* [About this task]: The word "Chrome" marks the lines to report; pull each of them from the listing.

* [Task input]:

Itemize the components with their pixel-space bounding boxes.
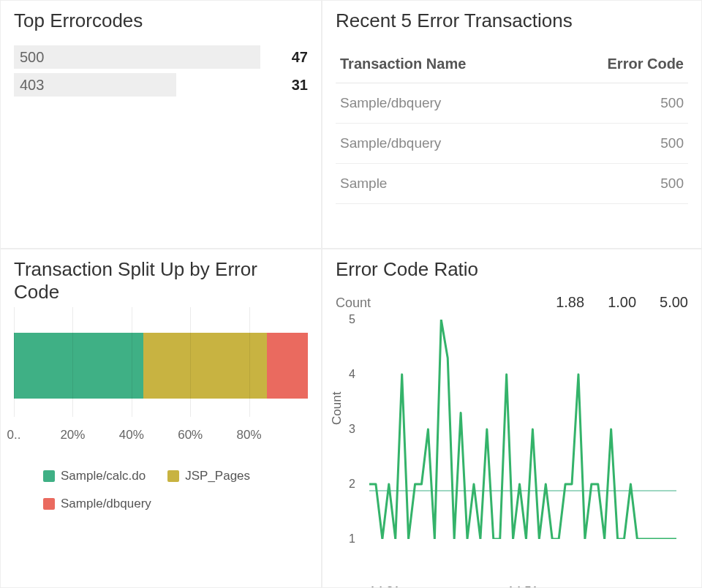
legend-label: Sample/calc.do — [61, 469, 146, 483]
tx-code: 500 — [551, 124, 688, 164]
table-row: Sample/dbquery500 — [336, 124, 688, 164]
x-tick: 14:21 — [369, 584, 401, 588]
panel-title-ratio: Error Code Ratio — [336, 258, 688, 281]
legend-swatch — [43, 470, 55, 482]
table-row: Sample500 — [336, 164, 688, 204]
y-tick: 1 — [349, 532, 355, 546]
stacked-bar — [14, 333, 308, 399]
legend-item: JSP_Pages — [167, 469, 250, 483]
errorcode-row: 50047 — [14, 45, 308, 69]
tx-name: Sample/dbquery — [336, 124, 551, 164]
y-tick: 2 — [349, 478, 355, 491]
errorcode-count: 47 — [276, 49, 308, 66]
ratio-chart: Count 12345 14:2114:51 — [336, 315, 687, 564]
panel-top-errorcodes: Top Errorcodes 5004740331 — [0, 0, 322, 249]
y-tick: 5 — [349, 313, 355, 326]
errorcode-label: 500 — [20, 49, 44, 66]
ratio-stat-3: 5.00 — [660, 294, 688, 311]
axis-tick: 20% — [60, 428, 85, 442]
y-tick: 3 — [349, 423, 355, 436]
legend-item: Sample/dbquery — [43, 497, 151, 511]
stack-segment — [14, 333, 143, 399]
axis-tick: 60% — [178, 428, 203, 442]
legend-label: Sample/dbquery — [61, 497, 151, 511]
ratio-stats-row: Count 1.88 1.00 5.00 — [336, 294, 688, 311]
legend-label: JSP_Pages — [185, 469, 250, 483]
legend-swatch — [43, 498, 55, 510]
col-header-code: Error Code — [551, 45, 688, 83]
stack-segment — [143, 333, 267, 399]
ratio-stat-1: 1.88 — [556, 294, 584, 311]
legend-item: Sample/calc.do — [43, 469, 146, 483]
tx-code: 500 — [551, 164, 688, 204]
tx-name: Sample — [336, 164, 551, 204]
errorcode-label: 403 — [20, 77, 44, 94]
ratio-ylabel: Count — [330, 392, 344, 425]
ratio-stat-2: 1.00 — [608, 294, 636, 311]
table-row: Sample/dbquery500 — [336, 83, 688, 124]
tx-code: 500 — [551, 83, 688, 124]
stacked-bar-axis: 0..20%40%60%80% — [14, 428, 308, 450]
legend-swatch — [167, 470, 179, 482]
stacked-bar-legend: Sample/calc.doJSP_PagesSample/dbquery — [14, 469, 308, 511]
ratio-count-label: Count — [336, 295, 371, 311]
panel-error-ratio: Error Code Ratio Count 1.88 1.00 5.00 Co… — [322, 249, 702, 588]
errorcodes-list: 5004740331 — [14, 45, 308, 97]
x-tick: 14:51 — [507, 584, 539, 588]
ratio-line-plot — [369, 320, 676, 539]
recent-tx-table: Transaction Name Error Code Sample/dbque… — [336, 45, 688, 204]
panel-recent-transactions: Recent 5 Error Transactions Transaction … — [322, 0, 702, 249]
axis-tick: 80% — [237, 428, 262, 442]
panel-title-top-errorcodes: Top Errorcodes — [14, 10, 308, 32]
panel-tx-split: Transaction Split Up by Error Code 0..20… — [0, 249, 322, 588]
axis-tick: 40% — [119, 428, 144, 442]
errorcode-count: 31 — [276, 77, 308, 94]
y-tick: 4 — [349, 368, 355, 381]
panel-title-tx-split: Transaction Split Up by Error Code — [14, 258, 308, 304]
errorcode-row: 40331 — [14, 73, 308, 97]
panel-title-recent-tx: Recent 5 Error Transactions — [336, 10, 688, 32]
col-header-name: Transaction Name — [336, 45, 551, 83]
tx-name: Sample/dbquery — [336, 83, 551, 124]
axis-tick: 0.. — [7, 428, 21, 442]
stack-segment — [267, 333, 308, 399]
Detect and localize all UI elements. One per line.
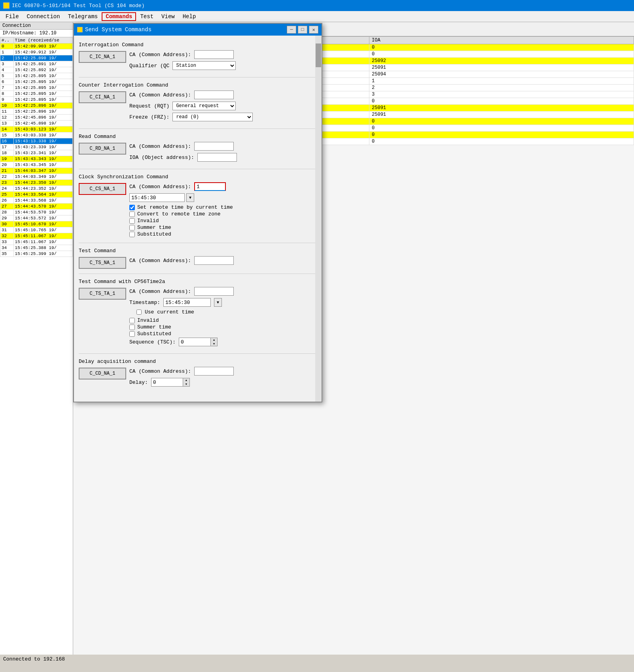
log-row[interactable]: 2015:43:43.345 19/: [0, 162, 73, 168]
log-row[interactable]: 1015:42:25.896 19/: [0, 103, 73, 109]
log-row[interactable]: 3315:45:11.067 19/: [0, 239, 73, 245]
spin-down[interactable]: ▼: [211, 342, 217, 346]
log-row[interactable]: 815:42:25.895 19/: [0, 91, 73, 97]
delay-spin-up[interactable]: ▲: [183, 378, 189, 382]
delay-val-input[interactable]: [151, 378, 183, 387]
dialog-body: Interrogation Command C_IC_NA_1 CA (Comm…: [74, 36, 322, 402]
delay-val-label: Delay:: [129, 379, 148, 385]
log-row[interactable]: 3015:45:10.670 19/: [0, 221, 73, 227]
log-row[interactable]: 215:42:25.890 19/: [0, 55, 73, 61]
cp56-substituted-checkbox[interactable]: [129, 331, 135, 337]
use-current-time-checkbox[interactable]: [136, 310, 142, 315]
cp56-summer-checkbox[interactable]: [129, 325, 135, 330]
counter-freeze-label: Freeze (FRZ):: [129, 114, 169, 120]
c-cd-na-1-button[interactable]: C_CD_NA_1: [79, 368, 126, 379]
menu-help[interactable]: Help: [179, 12, 200, 21]
log-row[interactable]: 515:42:25.895 19/: [0, 73, 73, 79]
counter-freeze-select[interactable]: read (0) freeze without reset (1) freeze…: [172, 113, 253, 121]
counter-request-select[interactable]: General request Counter 1 Counter 2: [172, 102, 236, 110]
log-row[interactable]: 1815:43:23.341 19/: [0, 150, 73, 156]
log-row[interactable]: 2315:44:23.350 19/: [0, 180, 73, 186]
log-row[interactable]: 2215:44:03.349 19/: [0, 174, 73, 180]
log-row[interactable]: 2115:44:03.347 19/: [0, 168, 73, 174]
c-cs-na-1-button[interactable]: C_CS_NA_1: [79, 183, 126, 195]
delay-val-spin[interactable]: ▲ ▼: [183, 378, 190, 387]
log-row[interactable]: 1215:42:45.896 19/: [0, 115, 73, 121]
log-row[interactable]: 2415:44:23.352 19/: [0, 186, 73, 192]
dialog-scrollbar[interactable]: [315, 36, 322, 402]
read-ca-input[interactable]: [194, 142, 234, 151]
c-rd-na-1-button[interactable]: C_RD_NA_1: [79, 143, 126, 155]
summer-time-checkbox[interactable]: [129, 225, 135, 230]
clock-time-row: ▼: [129, 193, 233, 202]
read-ca-label: CA (Common Address):: [129, 143, 191, 149]
log-row[interactable]: 3415:45:25.388 19/: [0, 245, 73, 251]
c-ic-na-1-button[interactable]: C_IC_NA_1: [79, 51, 126, 63]
test-cp56-ts-input[interactable]: [163, 298, 211, 307]
c-ts-na-1-button[interactable]: C_TS_NA_1: [79, 257, 126, 269]
check-convert-row: Convert to remote time zone: [129, 211, 233, 217]
substituted-checkbox[interactable]: [129, 232, 135, 237]
test-cp56-ca-input[interactable]: [194, 287, 234, 296]
delay-spin-down[interactable]: ▼: [183, 382, 189, 386]
spin-up[interactable]: ▲: [211, 338, 217, 342]
test-ca-input[interactable]: [194, 256, 234, 265]
log-row[interactable]: 2615:44:33.568 19/: [0, 198, 73, 204]
clock-ca-input[interactable]: [194, 182, 226, 191]
test-cp56-seq-spin[interactable]: ▲ ▼: [210, 338, 218, 346]
log-row[interactable]: 2815:44:53.570 19/: [0, 210, 73, 215]
interrogation-qualifier-select[interactable]: Station Group 1 Group 2: [172, 61, 236, 70]
set-remote-time-checkbox[interactable]: [129, 205, 135, 210]
test-cp56-ts-dropdown[interactable]: ▼: [214, 298, 222, 307]
invalid-checkbox[interactable]: [129, 218, 135, 224]
menu-file[interactable]: File: [2, 12, 23, 21]
clock-time-input[interactable]: [129, 193, 185, 202]
log-row[interactable]: 1915:43:43.343 19/: [0, 156, 73, 162]
log-row[interactable]: 3115:45:10.765 19/: [0, 227, 73, 233]
c-ts-ta-1-button[interactable]: C_TS_TA_1: [79, 288, 126, 300]
menu-view[interactable]: View: [157, 12, 179, 21]
log-row[interactable]: 715:42:25.895 19/: [0, 85, 73, 91]
minimize-button[interactable]: ─: [287, 26, 296, 34]
log-row[interactable]: 915:42:25.895 19/: [0, 97, 73, 103]
test-cp56-seq-input[interactable]: [179, 338, 210, 346]
log-row[interactable]: 1515:43:03.338 19/: [0, 132, 73, 138]
log-row[interactable]: 2515:44:33.564 19/: [0, 192, 73, 198]
read-ioa-label: IOA (Object address):: [129, 155, 194, 160]
log-row[interactable]: 1615:43:13.338 19/: [0, 138, 73, 144]
log-row[interactable]: 1715:43:23.339 19/: [0, 144, 73, 150]
log-row[interactable]: 015:42:09.903 19/: [0, 43, 73, 49]
interrogation-ca-input[interactable]: [194, 50, 234, 59]
test-cp56-section: Test Command with CP56Time2a C_TS_TA_1 C…: [79, 279, 317, 354]
log-row[interactable]: 1115:42:25.896 19/: [0, 109, 73, 115]
log-row[interactable]: 1315:42:45.898 19/: [0, 121, 73, 126]
close-button[interactable]: ✕: [309, 26, 318, 34]
log-row[interactable]: 1415:43:03.123 19/: [0, 126, 73, 132]
maximize-button[interactable]: □: [298, 26, 307, 34]
menu-test[interactable]: Test: [136, 12, 157, 21]
delay-ca-input[interactable]: [194, 367, 234, 376]
log-row[interactable]: 415:42:25.892 19/: [0, 67, 73, 73]
counter-ca-input[interactable]: [194, 91, 234, 99]
menu-telegrams[interactable]: Telegrams: [64, 12, 102, 21]
log-row[interactable]: 115:42:09.912 19/: [0, 49, 73, 55]
scrollbar-thumb[interactable]: [316, 43, 321, 67]
log-row[interactable]: 615:42:25.895 19/: [0, 79, 73, 85]
test-cp56-seq-label: Sequence (TSC):: [129, 339, 176, 345]
convert-timezone-checkbox[interactable]: [129, 211, 135, 217]
read-ioa-input[interactable]: [197, 153, 237, 162]
menu-commands[interactable]: Commands: [102, 12, 136, 21]
dialog-title-bar: Send System Commands ─ □ ✕: [74, 24, 322, 36]
log-row[interactable]: 3515:45:25.399 19/: [0, 251, 73, 257]
clock-time-dropdown[interactable]: ▼: [186, 193, 194, 202]
c-ci-na-1-button[interactable]: C_CI_NA_1: [79, 91, 126, 103]
log-row[interactable]: 3215:45:11.067 19/: [0, 233, 73, 239]
log-row[interactable]: 2915:44:53.572 19/: [0, 215, 73, 221]
test-cp56-ts-row: Timestamp: ▼: [129, 298, 234, 307]
menu-connection[interactable]: Connection: [23, 12, 64, 21]
log-row[interactable]: 2715:44:43.570 19/: [0, 204, 73, 210]
cp56-invalid-checkbox[interactable]: [129, 318, 135, 323]
counter-request-label: Request (RQT): [129, 103, 169, 109]
log-row[interactable]: 315:42:25.891 19/: [0, 61, 73, 67]
test-cp56-summer-row: Summer time: [129, 324, 234, 330]
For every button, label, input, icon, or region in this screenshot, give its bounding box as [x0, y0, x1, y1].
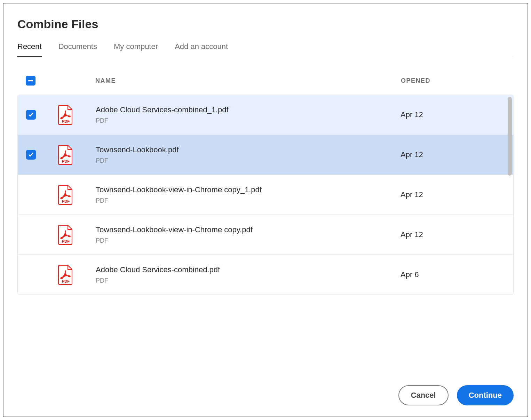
file-type: PDF: [96, 237, 401, 244]
row-checkbox[interactable]: [26, 230, 36, 240]
tab-add-account[interactable]: Add an account: [175, 42, 228, 57]
file-name: Townsend-Lookbook-view-in-Chrome copy.pd…: [96, 225, 401, 234]
file-opened: Apr 12: [401, 150, 505, 159]
file-opened: Apr 12: [401, 230, 505, 239]
file-name: Townsend-Lookbook.pdf: [96, 145, 401, 154]
select-all-checkbox[interactable]: [26, 76, 35, 86]
file-row[interactable]: PDF Adobe Cloud Services-combined_1.pdf …: [18, 95, 513, 135]
continue-button[interactable]: Continue: [457, 385, 514, 405]
svg-text:PDF: PDF: [62, 119, 70, 123]
svg-text:PDF: PDF: [62, 279, 70, 283]
file-opened: Apr 6: [401, 270, 505, 279]
file-opened: Apr 12: [401, 190, 505, 199]
row-checkbox[interactable]: [26, 150, 36, 160]
table-header: NAME OPENED: [17, 72, 514, 95]
file-type: PDF: [96, 117, 401, 124]
file-name: Adobe Cloud Services-combined_1.pdf: [96, 105, 401, 114]
column-name-header[interactable]: NAME: [95, 77, 401, 84]
indeterminate-icon: [28, 80, 33, 81]
cancel-button[interactable]: Cancel: [398, 385, 449, 405]
file-row[interactable]: PDF Adobe Cloud Services-combined.pdf PD…: [18, 255, 513, 294]
column-opened-header[interactable]: OPENED: [401, 77, 505, 84]
file-row[interactable]: PDF Townsend-Lookbook-view-in-Chrome cop…: [18, 175, 513, 215]
row-checkbox[interactable]: [26, 190, 36, 200]
row-checkbox[interactable]: [26, 270, 36, 280]
file-type: PDF: [96, 277, 401, 284]
dialog-title: Combine Files: [17, 17, 514, 31]
combine-files-dialog: Combine Files Recent Documents My comput…: [3, 3, 528, 417]
dialog-footer: Cancel Continue: [17, 370, 514, 405]
pdf-file-icon: PDF: [57, 105, 74, 125]
check-icon: [28, 112, 34, 118]
tab-recent[interactable]: Recent: [17, 42, 42, 57]
scrollbar[interactable]: [508, 97, 512, 176]
file-name: Townsend-Lookbook-view-in-Chrome copy_1.…: [96, 185, 401, 194]
pdf-file-icon: PDF: [57, 185, 74, 205]
file-type: PDF: [96, 157, 401, 164]
file-row[interactable]: PDF Townsend-Lookbook.pdf PDF Apr 12: [18, 135, 513, 175]
file-name: Adobe Cloud Services-combined.pdf: [96, 265, 401, 274]
svg-text:PDF: PDF: [62, 239, 70, 243]
tab-my-computer[interactable]: My computer: [114, 42, 158, 57]
row-checkbox[interactable]: [26, 110, 36, 120]
file-type: PDF: [96, 197, 401, 204]
pdf-file-icon: PDF: [57, 225, 74, 245]
file-opened: Apr 12: [401, 110, 505, 119]
svg-text:PDF: PDF: [62, 199, 70, 203]
pdf-file-icon: PDF: [57, 145, 74, 165]
pdf-file-icon: PDF: [57, 265, 74, 285]
svg-text:PDF: PDF: [62, 159, 70, 163]
file-row[interactable]: PDF Townsend-Lookbook-view-in-Chrome cop…: [18, 215, 513, 255]
file-list: PDF Adobe Cloud Services-combined_1.pdf …: [17, 95, 514, 295]
source-tabs: Recent Documents My computer Add an acco…: [17, 42, 514, 57]
file-table: NAME OPENED PDF: [17, 72, 514, 370]
check-icon: [28, 152, 34, 158]
tab-documents[interactable]: Documents: [58, 42, 97, 57]
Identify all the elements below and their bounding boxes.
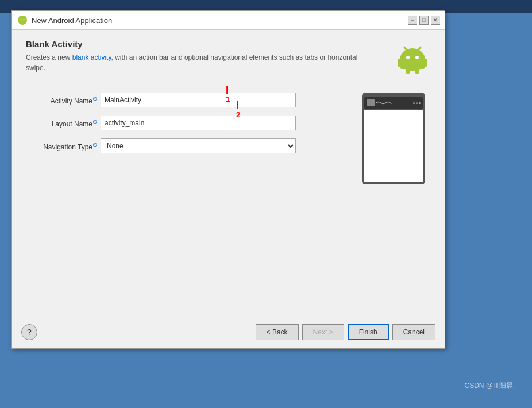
svg-point-8: [406, 56, 410, 59]
svg-point-9: [415, 56, 419, 59]
desc-highlight: blank activity: [72, 53, 111, 61]
title-bar-controls: − □ ✕: [408, 16, 440, 25]
phone-top-waves: [376, 101, 409, 105]
cancel-button[interactable]: Cancel: [392, 324, 435, 340]
navigation-type-select[interactable]: None Tabs Swipe Dropdown: [101, 138, 296, 153]
activity-name-label: Activity Name⊙: [26, 95, 101, 105]
form-section: Activity Name⊙ Layout Name⊙ Navigation T…: [26, 93, 345, 184]
preview-section: [356, 93, 431, 184]
layout-name-input[interactable]: [101, 116, 296, 130]
close-button[interactable]: ✕: [431, 16, 440, 25]
svg-point-2: [21, 19, 22, 20]
layout-name-row: Layout Name⊙: [26, 116, 345, 130]
finish-button[interactable]: Finish: [348, 324, 389, 340]
back-button[interactable]: < Back: [256, 324, 299, 340]
phone-top-square: [367, 99, 375, 106]
svg-rect-13: [423, 59, 427, 67]
navigation-type-label: Navigation Type⊙: [26, 141, 101, 151]
header-description: Creates a new blank activity, with an ac…: [26, 52, 359, 73]
svg-rect-7: [400, 56, 425, 69]
activity-name-row: Activity Name⊙: [26, 93, 345, 107]
phone-preview: [362, 93, 425, 184]
separator-bottom: [26, 311, 431, 311]
dialog-content: Blank Activity Creates a new blank activ…: [12, 30, 445, 311]
layout-name-label: Layout Name⊙: [26, 118, 101, 128]
navigation-type-row: Navigation Type⊙ None Tabs Swipe Dropdow…: [26, 138, 345, 153]
help-button[interactable]: ?: [21, 324, 37, 340]
svg-rect-12: [398, 59, 402, 67]
navigation-buttons: < Back Next > Finish Cancel: [256, 324, 435, 340]
button-bar: ? < Back Next > Finish Cancel: [12, 318, 445, 348]
title-bar: New Android Application − □ ✕: [12, 11, 445, 30]
watermark: CSDN @IT阳晨.: [464, 381, 515, 391]
activity-name-input[interactable]: [101, 93, 296, 107]
spacer-area: [26, 184, 431, 311]
desc-before: Creates a new: [26, 53, 72, 61]
window-title: New Android Application: [32, 16, 112, 25]
maximize-button[interactable]: □: [419, 16, 429, 25]
svg-rect-15: [415, 67, 419, 74]
svg-rect-1: [20, 19, 25, 23]
phone-top-bar: [364, 97, 423, 109]
phone-screen: [364, 110, 423, 182]
android-icon-small: [17, 14, 28, 26]
wave-svg: [376, 101, 392, 105]
next-button[interactable]: Next >: [302, 324, 344, 340]
header-title: Blank Activity: [26, 39, 388, 49]
separator-top: [26, 83, 431, 83]
dialog-window: New Android Application − □ ✕ Blank Acti…: [11, 10, 445, 349]
minimize-button[interactable]: −: [408, 16, 417, 25]
header-section: Blank Activity Creates a new blank activ…: [26, 39, 431, 76]
android-logo: [394, 39, 431, 76]
header-text: Blank Activity Creates a new blank activ…: [26, 39, 388, 73]
title-bar-left: New Android Application: [17, 14, 112, 26]
svg-point-3: [24, 19, 25, 20]
form-and-preview: Activity Name⊙ Layout Name⊙ Navigation T…: [26, 93, 431, 184]
svg-rect-14: [406, 67, 410, 74]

* [Solution for this task]:
file-name: Townsend-Lookbook-view-in-Chrome copy.pd…: [96, 225, 401, 234]
file-row[interactable]: PDF Townsend-Lookbook-view-in-Chrome cop…: [18, 175, 513, 215]
file-name: Townsend-Lookbook-view-in-Chrome copy_1.…: [96, 185, 401, 194]
file-row[interactable]: PDF Townsend-Lookbook-view-in-Chrome cop…: [18, 215, 513, 255]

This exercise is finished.